D’un geste du bras, elle l’invita à lever les yeux et à contempler l’étendue aride qui se confondait au loin avec l’écarlate du ciel.
— Un efkir jurerait que ce monde est mort, et pourtant il vit avec davantage d’intensité que la plupart des mondes fertiles. Ici, la vie doit montrer du caractère, de la force, pour se perpétuer. Ici, chaque seconde de survie est une victoire.
Le Vioter hocha la tête à deux reprises.
— Tout ce que j’ai fait, je l’ai fait pour Saphyr. La vie n’a aucun intérêt sans elle.
— Elle s’est peut-être provisoirement effacée pour t’inciter à puiser la force en toi-même, comme le désert pousse ses enfants à chercher le meilleur en eux-mêmes.
Rohel tira Lucifal de sa ceinture et la reposa délicatement sur le sol. Des rayons diffus de lumière s’échappaient du fourreau de cuir et tendaient un voile doré sur le sable et les cailloux alentour. Même séparé de l’épée, il continuait d’éprouver une sensation de brûlure aiguë sur le côté gauche. Elle brillait avec une intensité grandissante au fur et à mesure qu’ils se rapprochaient d’Ersel.
— Les dieux ne t’auraient pas confié une arme d’une telle puissance s’ils n’avaient pas eu confiance en toi, fit la samir en désignant l’épée d’un mouvement de menton.
Il la dévisagea d’un air soupçonneux.
— Comment sais-tu qu’elle a été fabriquée par des dieux ?
Elle soutint son regard sans ciller.
— Le désert m’a montré les secrets de ton inconscient.
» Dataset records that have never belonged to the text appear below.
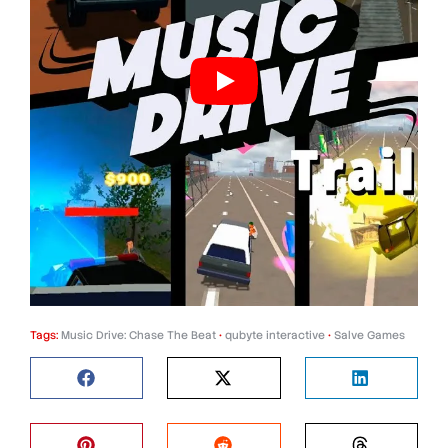
Tags:
Music Drive: Chase The Beat
•
qubyte interactive
•
Salve Games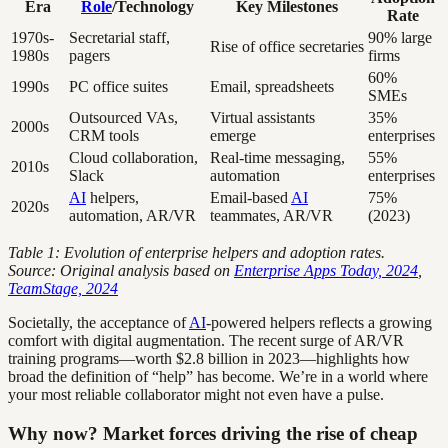
Era
Role
/Technology
Key Milestones
Rate
1970s-
Secretarial staff,
90% large
Rise of office secretaries
1980s
pagers
firms
60%
1990s
PC office suites
Email, spreadsheets
SMEs
Outsourced VAs,
Virtual assistants
35%
2000s
CRM tools
emerge
enterprises
Cloud collaboration,
Real-time messaging,
55%
2010s
Slack
automation
enterprises
AI
helpers,
Email-based
AI
75%
2020s
automation, AR/VR
teammates, AR/VR
(2023)
Table 1: Evolution of enterprise helpers and adoption rates.
Source: Original analysis based on
Enterprise Apps Today, 2024
,
TeamStage, 2024
Societally, the acceptance of
AI
-powered helpers reflects a growing
comfort with digital augmentation. The recent surge of AR/VR
training programs—worth $2.8 billion in 2023—highlights how
broad the definition of “help” has become. We’re in a world where
your most reliable collaborator might not even have a pulse.
Why now? Market forces driving the rise of cheap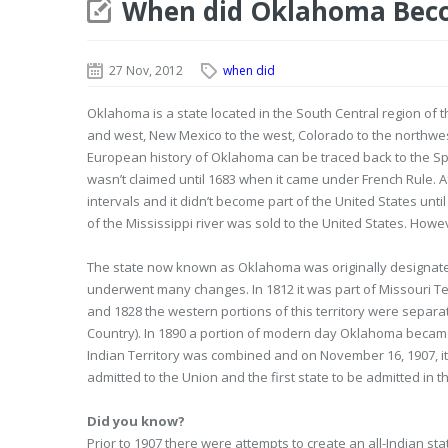
When did Oklahoma Beco
27 Nov, 2012
when did
Oklahoma is a state located in the South Central region of t
and west, New Mexico to the west, Colorado to the northwes
European history of Oklahoma can be traced back to the Sp
wasn’t claimed until 1683 when it came under French Rule. Af
intervals and it didn’t become part of the United States unti
of the Mississippi river was sold to the United States. Howe
The state now known as Oklahoma was originally designated 
underwent many changes. In 1812 it was part of Missouri Ter
and 1828 the western portions of this territory were separa
Country). In 1890 a portion of modern day Oklahoma became
Indian Territory was combined and on November 16, 1907, it 
admitted to the Union and the first state to be admitted in t
Did you know?
Prior to 1907 there were attempts to create an all-Indian s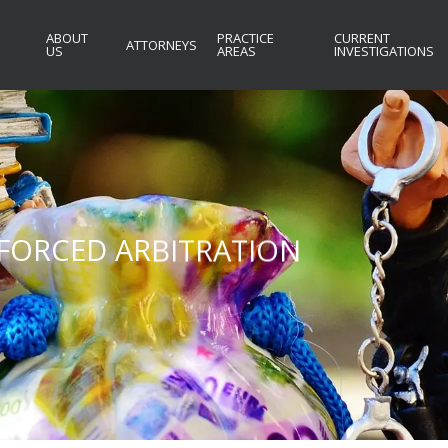
ABOUT
PRACTICE
CURRENT
ATTORNEYS
US
AREAS
INVESTIGATIONS
S FORCED ARBITRATION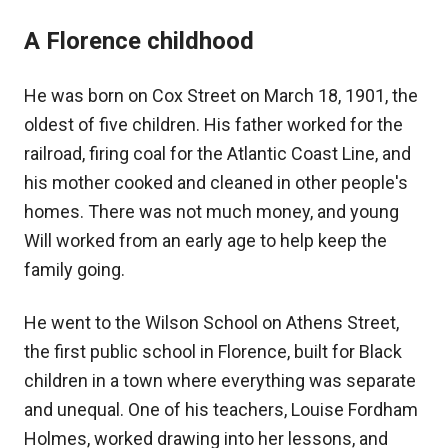
A Florence childhood
He was born on Cox Street on March 18, 1901, the
oldest of five children. His father worked for the
railroad, firing coal for the Atlantic Coast Line, and
his mother cooked and cleaned in other people's
homes. There was not much money, and young
Will worked from an early age to help keep the
family going.
He went to the Wilson School on Athens Street,
the first public school in Florence, built for Black
children in a town where everything was separate
and unequal. One of his teachers, Louise Fordham
Holmes, worked drawing into her lessons, and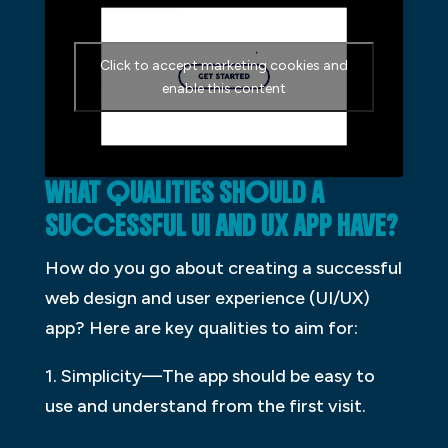
Click to accept marketing cookies and
enable this content
WHAT QUALITIES SHOULD A
SUCCESSFUL UI AND UX APP HAVE?
How do you go about creating a successful
web design and user experience (UI/UX)
app? Here are key qualities to aim for:
1. Simplicity—The app should be easy to
use and understand from the first visit.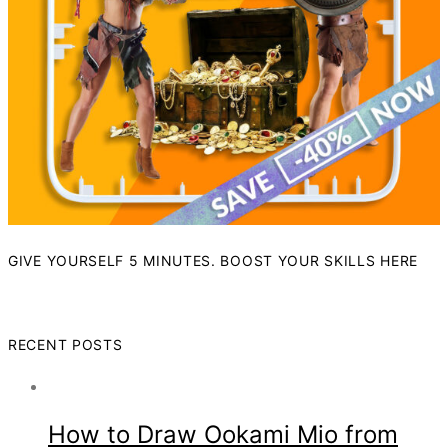
GIVE YOURSELF 5 MINUTES. BOOST YOUR SKILLS HERE
RECENT POSTS
How to Draw Ookami Mio from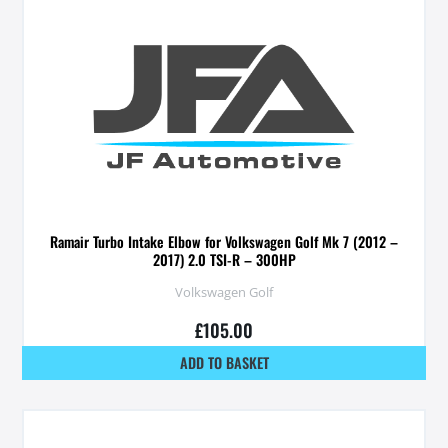
Ramair Turbo Intake Elbow for Volkswagen Golf Mk 7 (2012 –
2017) 2.0 TSI-R – 300HP
Volkswagen Golf
£
105.00
ADD TO BASKET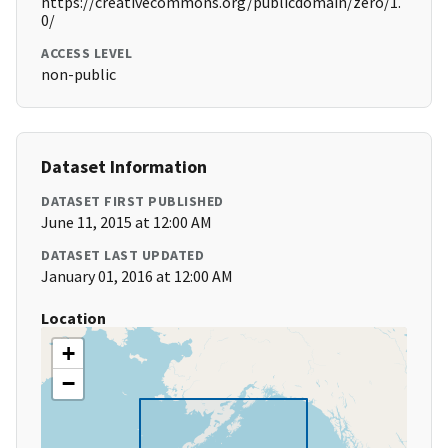
https://creativecommons.org/publicdomain/zero/1.
0/
ACCESS LEVEL
non-public
Dataset Information
DATASET FIRST PUBLISHED
June 11, 2015 at 12:00 AM
DATASET LAST UPDATED
January 01, 2016 at 12:00 AM
Location
+
−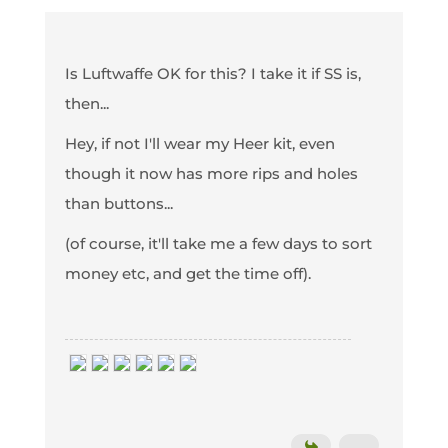
Is Luftwaffe OK for this? I take it if SS is,
then...
Hey, if not I'll wear my Heer kit, even
though it now has more rips and holes
than buttons...
(of course, it'll take me a few days to sort
money etc, and get the time off).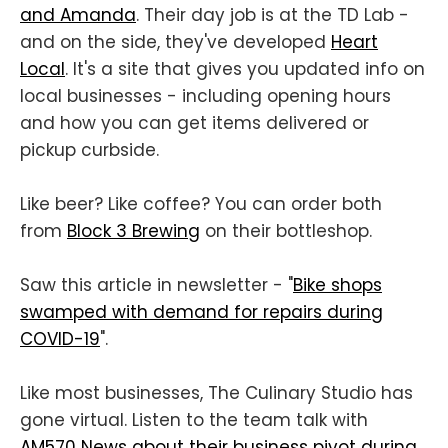
and Amanda
. Their day job is at the TD Lab -
and on the side, they've developed
Heart
Local
. It's a site that gives you updated info on
local businesses - including opening hours
and how you can get items delivered or
pickup curbside.
Like beer? Like coffee? You can order both
from
Block 3 Brewing
on their bottleshop.
Saw this article in newsletter - "
Bike shops
swamped with demand for repairs during
COVID-19
".
Like most businesses, The Culinary Studio has
gone virtual. Listen to the team talk with
AM570 News about their business pivot during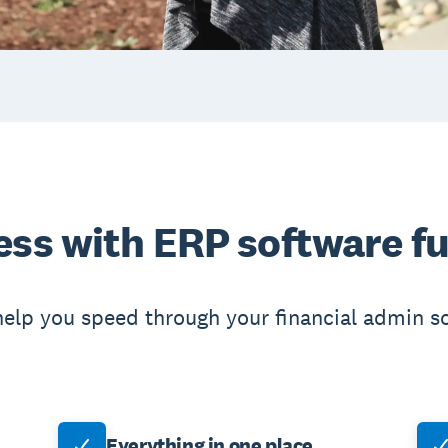
ess with ERP software fu
help you speed through your financial admin s
Everything in one place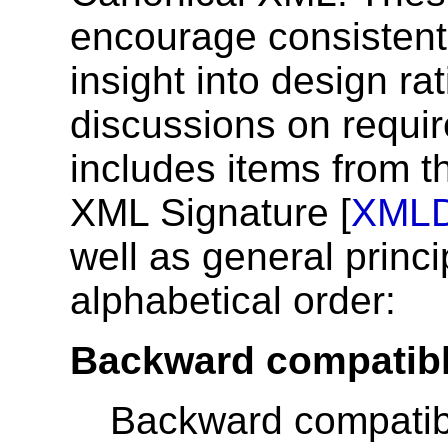
encourage consistent 
insight into design ra
discussions on requir
includes items from t
XML Signature [
XML
well as general princi
alphabetical order:
Backward compatibl
Backward compatibi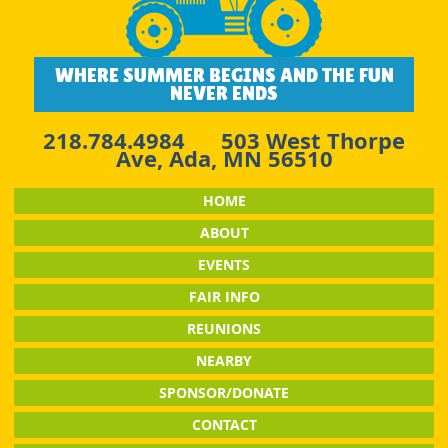
WHERE SUMMER BEGINS AND THE FUN
NEVER ENDS
218.784.4984
503 West Thorpe
Ave, Ada, MN 56510
HOME
ABOUT
EVENTS
FAIR INFO
REUNIONS
NEARBY
SPONSOR/DONATE
CONTACT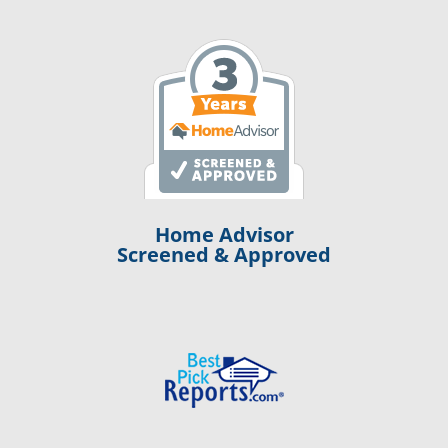
Home Advisor
Screened & Approved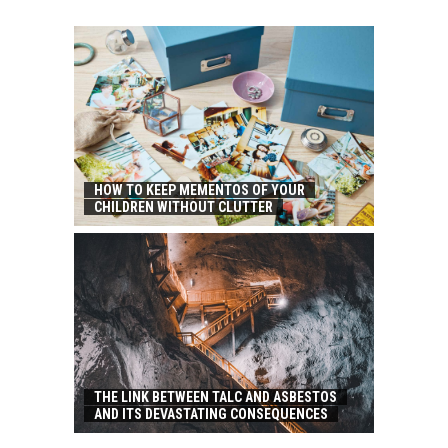
HOW TO KEEP MEMENTOS OF YOUR
CHILDREN WITHOUT CLUTTER
THE LINK BETWEEN TALC AND ASBESTOS
AND ITS DEVASTATING CONSEQUENCES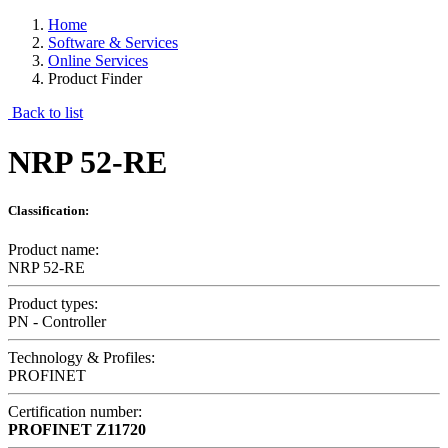
Home
Software & Services
Online Services
Product Finder
Back to list
NRP 52-RE
Classification:
Product name:
NRP 52-RE
Product types:
PN - Controller
Technology & Profiles:
PROFINET
Certification number:
PROFINET
Z11720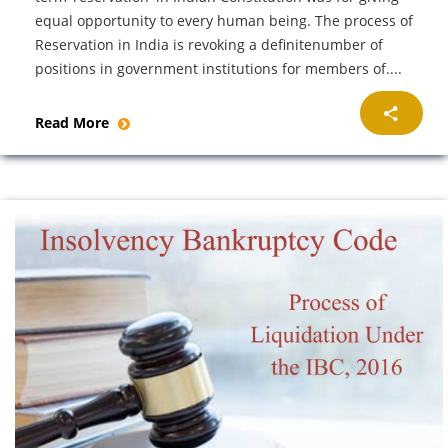
equal opportunity to every human being. The process of
Reservation in India is revoking a definitenumber of
positions in government institutions for members of....
Read More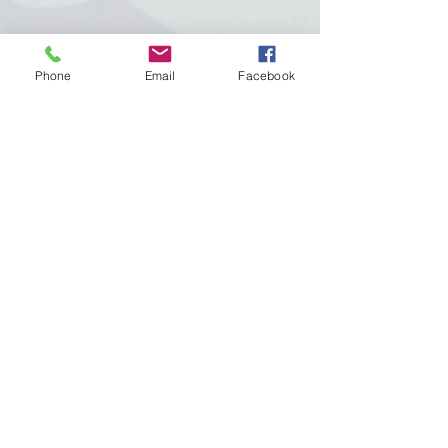
We have compiled a list of materials
Phone
Email
Facebook
and items that are needed to make
your child’s day run smoothly. Here
are the following items are needed at
the start of your child’s school day:
Diapers, and pull ups wipes and
ointment
Change of clothes (2 long sleeve and 2
short sleeve shirts, sweaters, 2 pair of
pants or 2 skirts, 2 pairs of socks and
several changes of clothing during the
introduction of potty training)
Crib size sheet and blanket-to be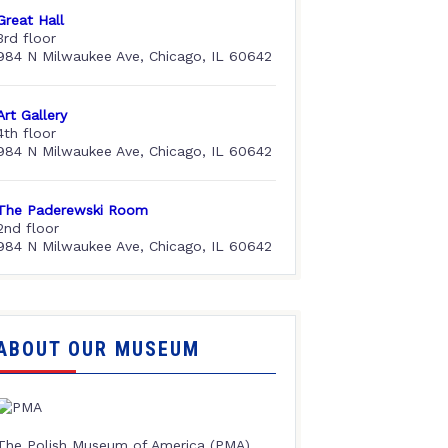
Great Hall
3rd floor
984 N Milwaukee Ave, Chicago, IL 60642
Art Gallery
4th floor
984 N Milwaukee Ave, Chicago, IL 60642
The Paderewski Room
2nd floor
984 N Milwaukee Ave, Chicago, IL 60642
ABOUT OUR MUSEUM
The Polish Museum of America (PMA),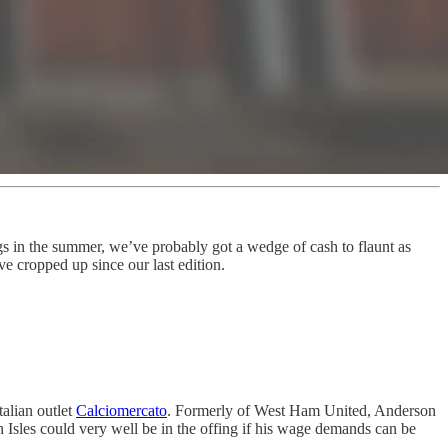
gs in the summer, we’ve probably got a wedge of cash to flaunt as
ve cropped up since our last edition.
talian outlet
Calciomercato
. Formerly of West Ham United, Anderson
sh Isles could very well be in the offing if his wage demands can be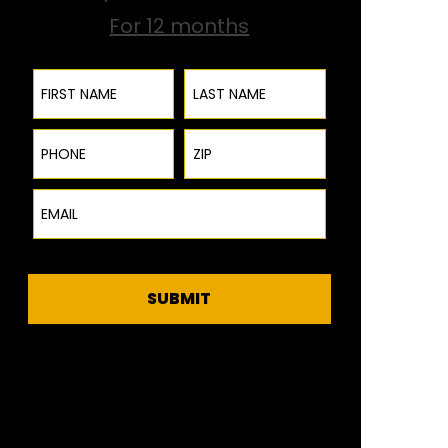
For 12 months
First Name
Last Name
Phone
ZIP Code
Email
SUBMIT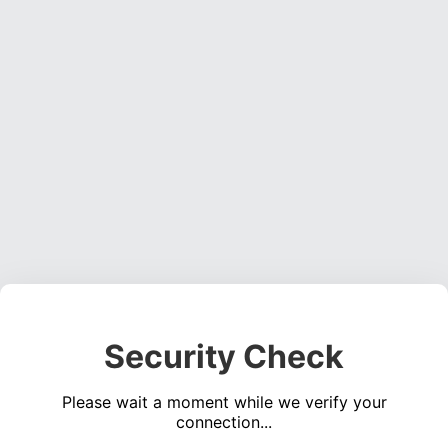
Security Check
Please wait a moment while we verify your
connection...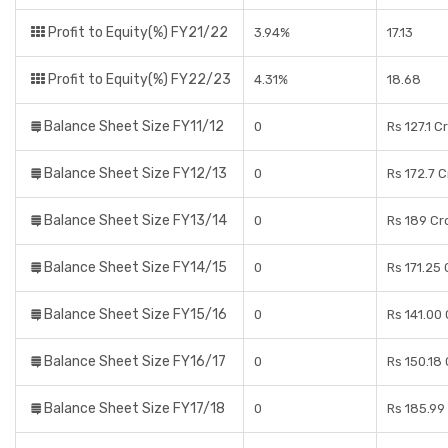
Profit to Equity(%) FY21/22
3.94%
17.13
Profit to Equity(%) FY22/23
4.31%
18.68
Balance Sheet Size FY11/12
0
Rs 127.1 C
Balance Sheet Size FY12/13
0
Rs 172.7 
Balance Sheet Size FY13/14
0
Rs 189 Cr
Balance Sheet Size FY14/15
0
Rs 171.25
Balance Sheet Size FY15/16
0
Rs 141.00
Balance Sheet Size FY16/17
0
Rs 150.18
Balance Sheet Size FY17/18
0
Rs 185.99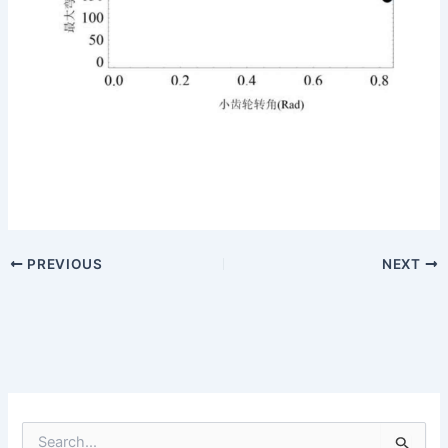
PREVIOUS
NEXT
S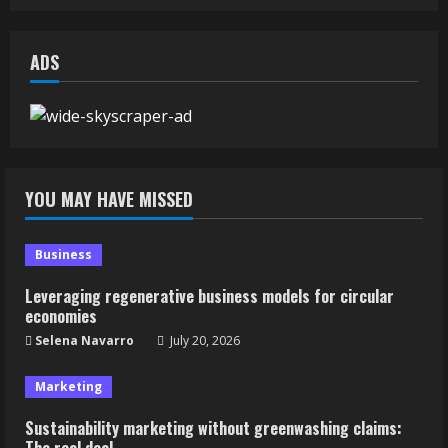
ADS
YOU MAY HAVE MISSED
Business
Leveraging regenerative business models for circular
economies
Selena Navarro
July 20, 2026
Marketing
Sustainability marketing without greenwashing claims:
The real deal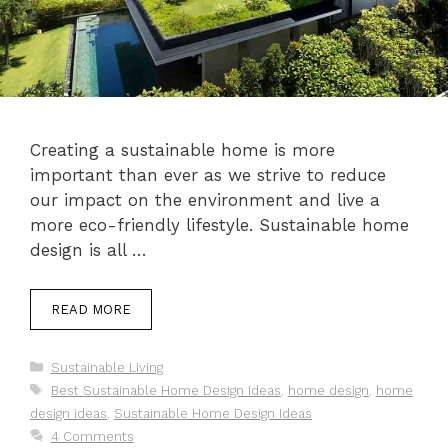
Creating a sustainable home is more
important than ever as we strive to reduce
our impact on the environment and live a
more eco-friendly lifestyle. Sustainable home
design is all …
READ MORE
Categories
Sustainable Living
Tags
Best Sustainable Home Design Ideas
,
home design
,
home
design ideas
,
Sustainable Home Design Ideas
4 Comments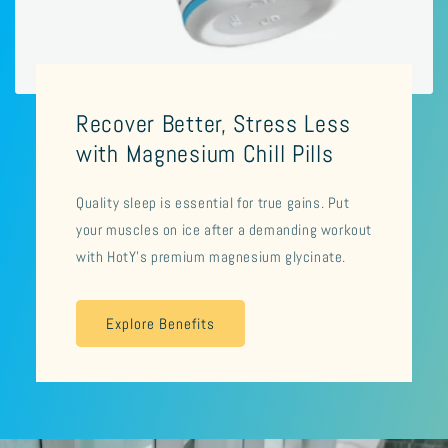
Recover Better, Stress Less
with Magnesium Chill Pills
Quality sleep is essential for true gains. Put
your muscles on ice after a demanding workout
with HotY's premium magnesium glycinate.
Explore Benefits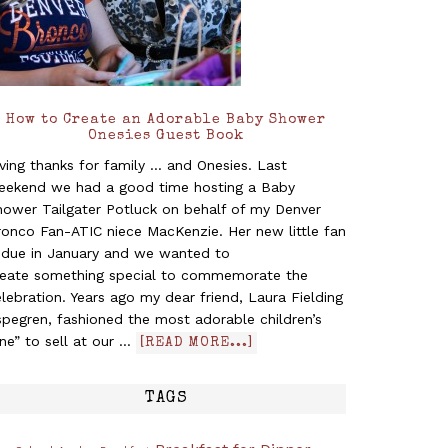
How to Create an Adorable Baby Shower
Onesies Guest Book
ving thanks for family ... and Onesies. Last
eekend we had a good time hosting a Baby
hower Tailgater Potluck on behalf of my Denver
ronco Fan-ATIC niece MacKenzie. Her new little fan
s due in January and we wanted to
reate something special to commemorate the
lebration. Years ago my dear friend, Laura Fielding
pegren, fashioned the most adorable children’s
ine” to sell at our …
[READ MORE...]
TAGS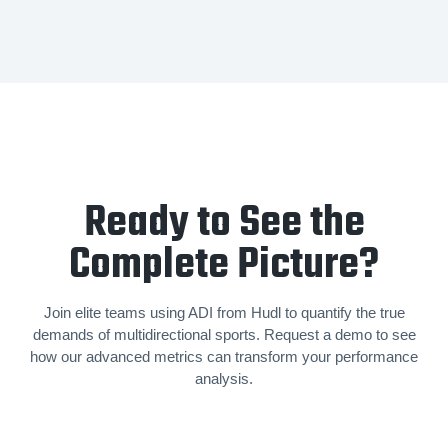
Ready to See the
Complete Picture?
Join elite teams using ADI from Hudl to quantify the true
demands of mul­ti­di­rec­tion­al sports. Request a demo to see
how our advanced metrics can transform your performance
analysis.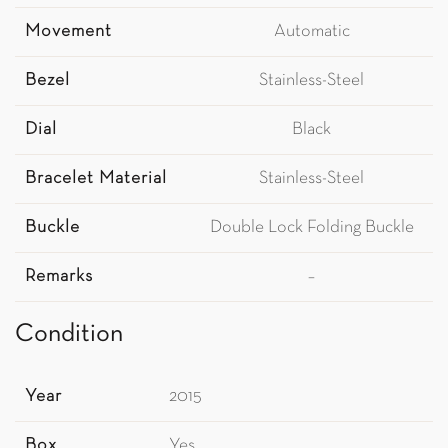
Movement
Automatic
Bezel
Stainless-Steel
Dial
Black
Bracelet Material
Stainless-Steel
Buckle
Double Lock Folding Buckle
Remarks
–
Condition
Year
2015
Box
Yes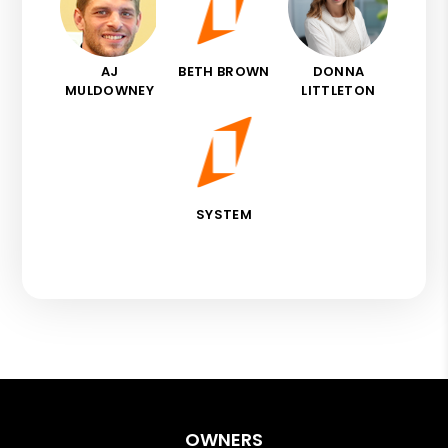
AJ
BETH BROWN
DONNA
MULDOWNEY
LITTLETON
SYSTEM
OWNERS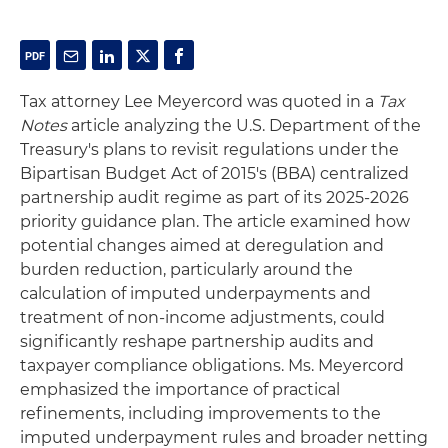
Tax attorney Lee Meyercord was quoted in a
Tax
Notes
article analyzing the U.S. Department of the
Treasury's plans to revisit regulations under the
Bipartisan Budget Act of 2015's (BBA) centralized
partnership audit regime as part of its 2025-2026
priority guidance plan. The article examined how
potential changes aimed at deregulation and
burden reduction, particularly around the
calculation of imputed underpayments and
treatment of non-income adjustments, could
significantly reshape partnership audits and
taxpayer compliance obligations. Ms. Meyercord
emphasized the importance of practical
refinements, including improvements to the
imputed underpayment rules and broader netting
Il ne prêtait plus attention aux images qui se dressaient parfois devant eux, disparaissaient aussi soudainement qu’elles étaient apparues et lui donnaient l’impression de rencontrer des personnages évadés de sa mémoire. Il avait cru apercevoir, au détour d’une colline de sable, ses parents, ses frères, ses sœurs, Phao Tan-Tré, des hommes et des femmes de rencontre, des Ulmans du Chêne Vénérable… Il ne se souvint pas en revanche d’avoir entrevu des mirages issus de l’inconscient de Nazzya.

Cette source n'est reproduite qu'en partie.